My goal is to drink six bottles of water a day, that’s the amount that makes me feel good and healthy.  So, what if I use each one of those as a way to reconnect myself through prayer and thanksgiving?  What if with every sip, I just think about our story as God’s people?


1) What if when I drink my first bottle, I think of creation?  I can focus on a God so powerful that he can bring the world into being with just the power of his voice.  Our God that felt that it was important to separate the land and the water, and then fill the water with all sorts of marvelous critters. Thank you God for your care. How can I better care for your world around me?

2) What if the second bottle is a reminder of the flood?  Where there was sin and pain, and God called Noah to start the world a new, but more than that God put his weapon of war (the bow) up on the shelf and promised to be with us.  Don’t we need to tell that story more?  Thank you God for your faithfulness. How can I better be faithful to you?

3) What if the third bottle leads me to remember Moses?  Abandoned as a baby, floating down river, soft lapping against the basket made with reeds and pitch.  Later he would grow into a great leader that would be the voice of struggle and change, leading God’s people through the river into freedom.  But also to remember that even on the road to the promised land, there is struggle and pain.  There is hunger and confusion, but that God continues with his people.  God even stays with his people when they are a hot-stubborn-mess, I always need to remember that.  Thank you God for sticking with us, even when things are scary. I wonder how I can better support others?

4) What if the fourth bottle is the reminder of the day that a crazy man in camel’s hair was in the river baptizing, when his cousin came by?  This is the same cousin that when they were still in the womb, (John) leapt in joy to be near.  And now his cousin stood before him, wanting to be baptized by water, but called out by God as the “one dear Son, in him I take great delight.” Thank you God for coming to earth and living among us. I wonder how I can bring delight to God?

5)  What if the fifth bottle is how I am part of this story, living out my baptism?  It isn’t just what has happened, but how God continues to act.  That in each day, I live out the promise that God loves me and has called me by name to be able to do the work I do.  Thank you God for creating me and calling me by name. How can I live out my baptism today?

6) What if the last bottle is a reminder of what is next?  A reminder of all of the saints who have gone before and now rest in the sure and certain hope of the resurrection.  If I can take that time to give thanks for all the healthcare professionals working each day to care for those in need.  A reminder that even death cannot separate us from the creator.  Thank you God for the freedom to not have to worry about what is next. Thank you for taking care of that for us.  I wonder who else needs to hear this story?

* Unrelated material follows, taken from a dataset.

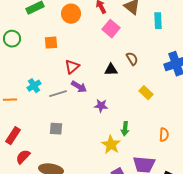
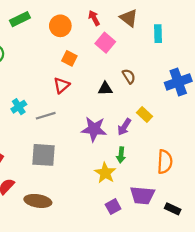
orange square: (51, 43) -> (69, 58), moved, turned 32
purple arrow: (79, 87) -> (124, 127), moved, turned 91
purple star: (101, 106) -> (94, 129), size x1.6
gray square: (56, 129) -> (43, 155), size x1.6
orange semicircle: (164, 135) -> (165, 162), size x1.5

So that, when I’m drinking each bottle, it isn’t just a simple story, it’s part of the very essence of everything I do.  It’s the story that connects us but the actions that change us.  If each time I take a sip, I’m retelling and bringing the story to life?


What if just one sip of water is the part I hunger for most when we’re all physically separated?


Do you think that water can become a spiritual practice?  

How have you found ways to connect when we can’t be together in person?  

Have you taken on a new spiritual practice in these times that may not be forever, but for right now it’s calling you to something new?